5Pipeline API
A kernel function running on the DPU cannot access Stream program data in DSP MIPS memory directly. The Stream programming model Pipeline API defines stream functions to load data from DSP MIPS memory to the lane register file (LRF) and to store data from the LRF to DSP MIPS memory, using efficient stream processor hardware instructions. These functions allow the Stream programming model to handle DSP MIPS / DPU data coherency issues (cache) automatically. The Stream Reference Manual chapter Pipeline API describes each Pipeline API function in more detail.
5.1Streams
The DPU of a stream processor cannot access memory directly. Instead, it accesses data in the lane register file (LRF) of the processor. Stream programs represent LRF data as streams and use streams to pass data to and from kernel functions. A stream represents a fixed-length sequence of records of a given type in the LRF.
The Pipeline API chapter below describes DSP MIPS stream functions, including spi_load_* and spi_store_* functions that load stream data to the LRF and store stream data from the LRF. The Kernel API chapter below describes kernel stream functions, including spi_*read and spi_*write functions that read stream data from the LRF and write stream data to the LRF.

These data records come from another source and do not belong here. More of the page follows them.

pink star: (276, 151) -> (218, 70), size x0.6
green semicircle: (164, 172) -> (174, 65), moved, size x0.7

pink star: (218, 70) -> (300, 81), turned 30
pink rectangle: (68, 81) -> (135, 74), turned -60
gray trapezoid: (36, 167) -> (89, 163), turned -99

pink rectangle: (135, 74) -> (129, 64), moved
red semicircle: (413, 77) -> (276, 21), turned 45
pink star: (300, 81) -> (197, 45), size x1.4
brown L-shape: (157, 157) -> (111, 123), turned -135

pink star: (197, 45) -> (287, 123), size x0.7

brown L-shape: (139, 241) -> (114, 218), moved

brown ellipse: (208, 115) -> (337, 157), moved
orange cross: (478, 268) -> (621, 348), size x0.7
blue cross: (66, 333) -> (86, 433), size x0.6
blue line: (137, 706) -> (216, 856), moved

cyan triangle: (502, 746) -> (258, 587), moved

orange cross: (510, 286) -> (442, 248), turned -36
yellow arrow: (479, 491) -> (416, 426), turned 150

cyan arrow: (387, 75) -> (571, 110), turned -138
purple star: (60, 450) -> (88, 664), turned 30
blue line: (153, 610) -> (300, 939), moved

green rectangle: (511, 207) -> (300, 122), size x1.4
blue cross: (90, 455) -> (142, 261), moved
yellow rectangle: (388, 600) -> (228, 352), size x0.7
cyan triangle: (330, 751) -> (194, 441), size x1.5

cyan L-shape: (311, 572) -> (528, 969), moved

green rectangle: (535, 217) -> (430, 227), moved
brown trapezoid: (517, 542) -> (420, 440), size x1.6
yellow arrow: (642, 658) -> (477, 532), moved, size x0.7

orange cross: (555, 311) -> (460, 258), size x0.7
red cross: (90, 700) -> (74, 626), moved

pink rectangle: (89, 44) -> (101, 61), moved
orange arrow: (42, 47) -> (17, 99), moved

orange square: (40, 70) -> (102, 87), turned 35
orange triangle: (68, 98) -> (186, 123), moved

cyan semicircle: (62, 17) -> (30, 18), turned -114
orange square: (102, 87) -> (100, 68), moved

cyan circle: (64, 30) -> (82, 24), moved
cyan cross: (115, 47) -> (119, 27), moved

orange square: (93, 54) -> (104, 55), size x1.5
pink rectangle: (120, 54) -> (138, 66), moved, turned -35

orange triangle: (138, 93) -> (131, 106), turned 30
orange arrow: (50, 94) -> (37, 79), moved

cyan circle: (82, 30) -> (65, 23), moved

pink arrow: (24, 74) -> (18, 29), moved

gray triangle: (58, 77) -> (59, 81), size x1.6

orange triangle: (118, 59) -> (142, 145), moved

A Stream program may declare a stream only within a function (that is, as a local declaration); global stream declarations are not allowed. A stream declaration uses standard C syntax with one extension: the size of the stream in the LRF is specified in parentheses after the stream name:
stream int chicken(16); // a stream of 16 ints (one per lane on SP16)
The stream size indicates the number of records allocated in the LRF for this stream; it must be a compile time constant. The size gives the total number of data records for which LRF space is allocated, so each lane is allocated space for size / SPI_LANES data records. Because of DPU hardware restrictions, the specified stream size must always be a multiple of SPI_LANES.
A function that declares and uses streams is called a pipeline function. spc currently performs LRF allocation on a per-pipeline function basis, so a pipeline function may not call another pipeline function.
A stream declaration can specify an explicit LRF address (byte offset) in addition to a size:
stream int turkey(256, 1024); // a stream of 256 ints at LRF address 1024
This declares a stream of 256 words which begins at byte offset 1024 in the LRF. The offset must be a compile-time constant and a multiple of 4 * SPI_LANES. A program should not declare streams with explicit offsets that result in overlapping streams, as spc will not handle the aliasing of the streams correctly. In general, SPI discourages the use of stream declarations with explicit LRF address specifications.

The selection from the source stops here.